1 in 9 seniors over the age of sixty reported financial exploitation in the last twelve months.
Financial exploitation is a serious form of abuse because it can continue for extended periods of time before being discovered, causing irreparable harm to an elder’s financial picture. Depending on the extent of the crime, financial exploitation can devastate a senior’s savings. reduce their ability to afford medical care and destroy the lifestyle they’ve become accustomed to.
Elderly individuals may not know the value of their assets has increased, and they’re generally less likely to use technology to keep track of their finances. Many cases of financial exploitation remain unreported because seniors are often unaware any wrongdoing has occurred.
What is financial exploitation?
Financial exploitation, a common and increasingly serious issue, is defined as the illegal or improper use of an elder’s funds, property or assets. Elderly patients, especially those with Alzheimer’s or other cognitive difficulties, have a greater risk of falling victim to financial scams.
Research shows 90% of financial abuse is committed by trusted individuals. Family members, friends, caretakers or anyone who has a close relationship with an elderly individual could commit financial exploitation.
In some situations, a caregiver or guardian has control or power of attorney over the senior’s finances, including cash, credit cards, bank accounts and other personal information. Many seniors no longer have the ability to self-manage their assets, and anyone with direct access to their funds could choose to take advantage of them.
What are examples of financial exploitation?
There are many different kinds of financial abuse. While some forms of financial misconduct may be obvious, others are embedded in deception.

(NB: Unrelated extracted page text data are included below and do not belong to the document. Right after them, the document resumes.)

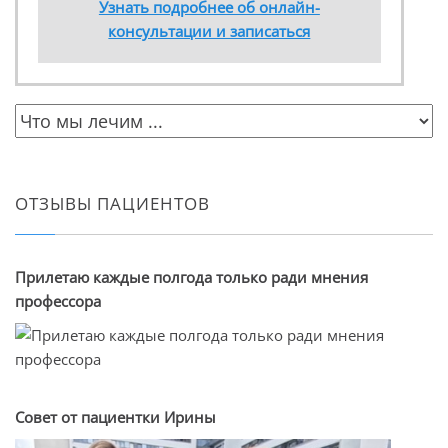
Узнать подробнее об онлайн-
консультации и записаться
ОТЗЫВЫ ПАЦИЕНТОВ
Прилетаю каждые полгода только ради мнения
профессора
Совет от пациентки Ирины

Some forms of financial abuse include, but are not limited to:
- Cashing an elderly person’s checks without authorization or permission
- Forging an older person’s signature
- Misusing or stealing an older person’s money or possessions
- Coercing or deceiving an older person into signing a document (e.g., contracts, will, assignment of property)
- Improper use of conservatorship, guardianship, or power of attorney
What are the signs of financial exploitation?
It’s important to consistently check in with seniors, staff and appointed guardians. There are a number of warning signs to watch out for, including:
- Sudden changes in bank account or banking practice
- Unexplained withdrawal of large sums of money or securities
- Inclusion of additional names on an elder’s bank signature card or brokerage accounts
- Unauthorized withdrawal of the elder’s funds using the elder’s ATM card
- Abrupt changes in a will or other financial documents
- Unexplained disappearance of funds or valuable possessions
- Substandard care being provided
- Bills unpaid despite adequate resources
- Discovery of an elder’s signature being forged for financial transactions, titles of possessions
- Sudden appearance of previously uninvolved relatives claiming financial rights
- Unexplained transfer of assets to a family member or someone outside the family
- Provision of services that are not necessary
- An elder’s report of financial exploitation
“While likely underreported, elder financial abuse and fraud costs older Americans $36.5 billion per year. Yet, financial exploitation is self-reported at rates higher than emotional, physical, and sexual abuse or neglect.”